In the latter part of the nineteenth-century, representations of poor people and their neighborhoods were complemented with the emergence of documentary photography. The integration of photographic images in sociological research developed a knowledge system premised on the belief that photographs could not lie and that cameras captured reality and presented subjects in a truthful manner (Chronopoulos 2014, 209). For theorists seeking universal force-causing claims to explain social phenomena, housing, and neighborhood conditions, illiteracy and poverty became omens of gender and sexual pathologies that could topple the rational order of cities and even the nation (Ferguson 2004, 77).

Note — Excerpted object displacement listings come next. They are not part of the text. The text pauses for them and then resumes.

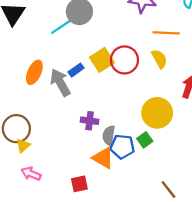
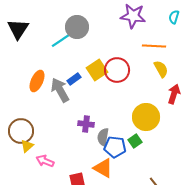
yellow semicircle: (159, 59) -> (161, 69), moved
orange triangle: (103, 158) -> (103, 168), moved
pink arrow: (31, 174) -> (45, 161), moved

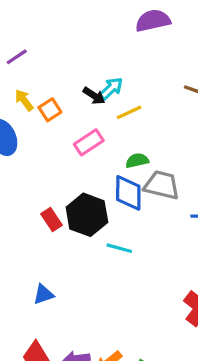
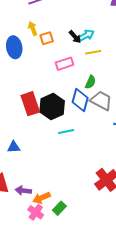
green semicircle: (137, 161) -> (90, 82), turned 112
red rectangle: (51, 220) -> (30, 104), size x1.6
cyan line: (119, 248) -> (66, 131), turned -42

The politicization of aesthetics in the closing decades of the 19th century proved to be a powerful discursive tool for Progressives who sought to eliminate perceived social disorders engendered by industrial urbanization vis-à-vis the wholesale spatial reconfiguration of cities. As Ferguson states,
Postulating sexuality as a general and diffuse causality provides an example of how sexuality came to mean much more than eros, “sexual instincts”, and practices but came to signify a host of apparently “nonsexual” factors (Ferguson 2004, 77).
Published in 1950, the first comprehensive plan proposed for Washington, D.C. identified Southwest as a “problem area” suffering from urban “blight” in need of redevelopment (NCPPC). At the end of 1952, with the passage of the first urban renewal plan for a Southwest Project Area B[i], urban renewal moved from the planning stage to the action stage, triggering a wave of racial dramas in cities across the U.S. Located in the 700-block area of 4½ Street SW, Frank’s Department Store was well within the 76-acre boundary of Project Area B. Faced with the prospect of losing his business Mr. Morris and neighboring business owner Goldie Schneider refused to sell to the RLA. To prevent the government from taking their properties by eminent domain Mr. Morris and Mrs. Schneider filed suit in federal district court, challenging the constitutionality of the DCRA. They argued the government’s ability and scope to take and transfer private property to private developers as part of a project to eliminate “blight” does not constitute a legitimate “public use.” Rather, the taking of private property from one business owner for the benefit of another business owner under eminent domain amounts to an unconstitutional taking, thus violating the Public Use Clause of the Fifth Amendment to the U.S. Constitution. Contending their businesses were not “blighted” (Fig. 3), claimants further argued that since the DCRA had not defined the term “blight,” the RLA could not apply this ambiguous term to all of Project Area B. That said, however, the circuit court dismissed their allegations and the case was appealed to the U.S. Supreme Court, which upheld the decision and reaffirmed the constitutionality of the DCRA. The conflict between Morris, Schneider, and the RLA highlights a critical tension in American jurisprudence during the political economy of the early Cold War: the struggle to balance an image of the U.S. as a formally liberal-capitalist nation against rationalizations for sustained maldistribution along social divides. It also illuminates an epistemic lag between the American judicial system and sociocultural developments.
[i] Southwest Washington Urban Renewal Area – bounded by Independence Avenue, Washington Avenue, South Capitol Street, Canal Street, P Street, Maine Avenue and Washington Channel, Fourteenth Street, D Street, & Twelfth Street – for more info. refer to the HABS Report by the National Parks Service.